In an environment of voluntarism, many companies will continue to produce statements, proclaiming "core values of honesty, integrity and respect for people". Yet that may not be the whole story. Christian Aid has drawn attention to the anti-social activities of Shell in Nigeria. The company's annual corporate social responsibility reports stayed silent. Recent media attention has focused upon bribery and clandestine operations of BAE to secure defence contracts, while its annual reports are silent on such matters. The financial reports of NewsCorp and Virgin Atlantic are silent on the tax avoidance schemes operated by the companies.

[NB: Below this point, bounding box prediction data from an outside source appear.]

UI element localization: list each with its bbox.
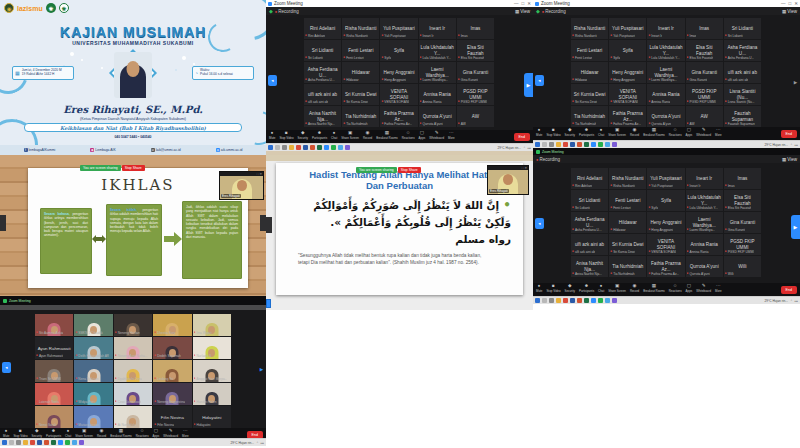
- record-button[interactable]: ◉Record: [97, 429, 106, 438]
- participant-tile[interactable]: AW ●AW: [457, 106, 494, 127]
- video-tile[interactable]: Triani Sri UMMI ●Triani Sri UMMI: [35, 360, 73, 382]
- chrome-icon[interactable]: [296, 145, 301, 150]
- apps-button[interactable]: ▢Apps: [686, 284, 693, 293]
- next-page-arrow[interactable]: ▶: [257, 364, 266, 374]
- participant-tile[interactable]: Rini Adeliani ●Rini Adeliani: [571, 168, 608, 189]
- explorer-icon[interactable]: [23, 440, 28, 445]
- next-page-arrow[interactable]: ▶: [791, 77, 800, 87]
- more-button[interactable]: ⋯More: [715, 284, 722, 293]
- search-icon[interactable]: [275, 145, 280, 150]
- participant-tile[interactable]: Syifa ●Syifa: [609, 40, 646, 61]
- participant-tile[interactable]: Yuli Puspitasari ●Yuli Puspitasari: [609, 18, 646, 39]
- powerpoint-icon[interactable]: [577, 298, 582, 303]
- participant-tile[interactable]: Heny Anggraini ●Heny Anggraini: [380, 62, 417, 83]
- chat-button[interactable]: ●Chat: [331, 131, 337, 140]
- participants-button[interactable]: ☻Participants: [579, 128, 594, 137]
- participant-tile[interactable]: AW ●AW: [686, 106, 723, 127]
- participants-button[interactable]: ☻Participants: [312, 131, 327, 140]
- excel-icon[interactable]: [317, 145, 322, 150]
- video-tile[interactable]: Ima Wigati ●Ima Wigati: [193, 314, 231, 336]
- participant-tile[interactable]: Elsa Siti Fauziah ●Elsa Siti Fauziah: [724, 190, 761, 211]
- participant-tile[interactable]: Anisa Nazthit Nja... ●Anisa Nazthit Nja.…: [571, 256, 608, 277]
- powerpoint-icon[interactable]: [310, 145, 315, 150]
- security-button[interactable]: ◆Security: [565, 128, 575, 137]
- taskview-icon[interactable]: [282, 145, 287, 150]
- video-tile[interactable]: Dedeh Sayamah ●Dedeh Sayamah: [153, 337, 191, 359]
- more-button[interactable]: ⋯More: [182, 429, 189, 438]
- participant-tile[interactable]: Sri Lidianti ●Sri Lidianti: [304, 40, 341, 61]
- end-meeting-button[interactable]: End: [781, 286, 797, 294]
- view-button[interactable]: ▦View: [782, 157, 797, 162]
- mail-icon[interactable]: [338, 145, 343, 150]
- participant-tile[interactable]: Syifa ●Syifa: [380, 40, 417, 61]
- breakout-rooms-button[interactable]: ▦Breakout Rooms: [643, 128, 665, 137]
- zoom-icon[interactable]: [58, 440, 63, 445]
- video-tile[interactable]: Lindang Sri ●Lindang Sri: [153, 360, 191, 382]
- video-tile[interactable]: Ai Nurfatifah ●Ai Nurfatifah: [114, 406, 152, 428]
- participant-tile[interactable]: Qurrota A'yuni ●Qurrota A'yuni: [686, 256, 723, 277]
- maximize-button[interactable]: □: [522, 1, 525, 6]
- view-button[interactable]: ▦View: [782, 9, 797, 14]
- whatsapp-icon[interactable]: [331, 145, 336, 150]
- word-icon[interactable]: [570, 142, 575, 147]
- participant-tile[interactable]: Laemi Wardhiya... ●Laemi Wardhiya...: [686, 212, 723, 233]
- word-icon[interactable]: [303, 145, 308, 150]
- participant-tile[interactable]: Annisa Rania ●Annisa Rania: [419, 84, 456, 105]
- whatsapp-icon[interactable]: [598, 142, 603, 147]
- participant-tile[interactable]: Sri Lidianti ●Sri Lidianti: [571, 190, 608, 211]
- video-tile[interactable]: Nena Syilviani ●Nena Syilviani: [74, 360, 112, 382]
- participant-tile[interactable]: Annisa Rania ●Annisa Rania: [647, 84, 684, 105]
- participant-tile[interactable]: Risha Nurdianti ●Risha Nurdianti: [342, 18, 379, 39]
- video-tile[interactable]: Neneng Aan Nurha... ●Neneng Aan Nurha...: [114, 337, 152, 359]
- video-tile[interactable]: SMKN 1 Cibadak ●SMKN 1 Cibadak: [74, 314, 112, 336]
- participant-tile[interactable]: Laemi Wardhiya... ●Laemi Wardhiya...: [647, 62, 684, 83]
- explorer-icon[interactable]: [289, 145, 294, 150]
- search-icon[interactable]: [9, 440, 14, 445]
- participant-tile[interactable]: Laemi Wardhiya... ●Laemi Wardhiya...: [419, 62, 456, 83]
- chat-button[interactable]: ●Chat: [598, 284, 604, 293]
- powerpoint-icon[interactable]: [577, 142, 582, 147]
- video-tile[interactable]: Siti Aamina Azkia ●Siti Aamina Azkia: [35, 314, 73, 336]
- minimize-button[interactable]: —: [514, 1, 519, 6]
- apps-button[interactable]: ▢Apps: [686, 128, 693, 137]
- whatsapp-icon[interactable]: [65, 440, 70, 445]
- record-button[interactable]: ◉Record: [363, 131, 372, 140]
- security-button[interactable]: ◆Security: [298, 131, 308, 140]
- video-tile[interactable]: Widya Putri ●Widya Putri: [74, 383, 112, 405]
- participant-tile[interactable]: Lisna Siantiti (Nu... ●Lisna Siantiti (N…: [724, 84, 761, 105]
- participant-tile[interactable]: Sri Lidianti ●Sri Lidianti: [724, 18, 761, 39]
- start-icon[interactable]: [535, 142, 540, 147]
- participant-tile[interactable]: Willi ●Willi: [724, 256, 761, 277]
- chrome-icon[interactable]: [563, 298, 568, 303]
- breakout-rooms-button[interactable]: ▦Breakout Rooms: [376, 131, 398, 140]
- participant-tile[interactable]: Hildawar ●Hildawar: [609, 212, 646, 233]
- zoom-icon[interactable]: [324, 145, 329, 150]
- participant-tile[interactable]: Hildawar ●Hildawar: [571, 62, 608, 83]
- speaker-webcam[interactable]: □✕ Eres Rihayati: [487, 165, 529, 195]
- participant-tile[interactable]: Annisa Rania ●Annisa Rania: [686, 234, 723, 255]
- search-icon[interactable]: [542, 298, 547, 303]
- participant-tile[interactable]: Gina Kuranti ●Gina Kuranti: [686, 62, 723, 83]
- participant-tile[interactable]: Yuli Puspitasari ●Yuli Puspitasari: [380, 18, 417, 39]
- participant-tile[interactable]: ulfi azk aini ab ●ulfi azk aini ab: [571, 234, 608, 255]
- video-tile[interactable]: Dhestia Sury ●Dhestia Sury: [153, 314, 191, 336]
- participant-tile[interactable]: PGSD FKIP UMMI ●PGSD FKIP UMMI: [686, 84, 723, 105]
- participant-tile[interactable]: Lula Ukhdatulah Y... ●Lula Ukhdatulah Y.…: [686, 190, 723, 211]
- video-tile[interactable]: Nensi Sarah ●Nensi Sarah: [35, 406, 73, 428]
- record-button[interactable]: ◉Record: [630, 284, 639, 293]
- search-icon[interactable]: [542, 142, 547, 147]
- reactions-button[interactable]: ☺Reactions: [136, 429, 149, 438]
- chrome-icon[interactable]: [30, 440, 35, 445]
- video-tile[interactable]: Anggiat Nian Marpa... ●Anggiat Nian Marp…: [193, 360, 231, 382]
- video-tile[interactable]: Neneng Herlian ●Neneng Herlian: [114, 314, 152, 336]
- participant-tile[interactable]: Heny Anggraini ●Heny Anggraini: [609, 62, 646, 83]
- minimize-button[interactable]: —: [781, 1, 786, 6]
- participant-tile[interactable]: PGSD FKIP UMMI ●PGSD FKIP UMMI: [724, 234, 761, 255]
- system-tray[interactable]: 29°C Hujan rin...⌃▪▪▪: [765, 143, 798, 147]
- stop-share-button[interactable]: Stop Share: [122, 165, 145, 171]
- taskview-icon[interactable]: [16, 440, 21, 445]
- join-audio-button[interactable]: ◂: [2, 362, 11, 373]
- share-screen-button[interactable]: ▣Share Screen: [608, 284, 626, 293]
- next-page-arrow[interactable]: ▶: [791, 215, 800, 239]
- video-tile[interactable]: Latenah Serta ●Latenah Serta: [35, 383, 73, 405]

Many UK companies massage their financial reports by using tax havens and concocting transactions which have no commercial substance and whose sole purpose is to avoid taxes. These practices have created new political risks for the companies and their shareholders, as evidenced by the Russian government's lawsuits against Yukos to recover past taxes, and the US government lawsuits against Enron and WorldCom and their advisers for devising questionable tax avoidance schemes. Yet no company provides the required information to enable anyone to assess these risks.
No major company publishes details of its "transfer pricing" policies. These are the policies which enable multinationals to price and transfer goods and services throughout their global operations; a crucial device for tax avoidance, flight of capital and worldwide laundering of profits. Through such techniques, WorldCom managed to avoid taxes on $20bn of its income. More recently, fingers have been pointed at major multinational drug and car companies.
The corporate mammoths are unlikely to volunteer any meaningful information about tax dodges, transfer pricing, use of tax havens, deaths and diseases caused by their products unless parliament lays down firm enforceable requirements for the OFR. The possibilities of that are slim. In such a climate, companies are more likely to publish self-congratulatory statements rather than hard data which would enable stakeholders to question corporate power and operations. Overall, the sentiments behind the OFR are probably right, but it is unlikely to deliver the promised accountability and responsible capitalism.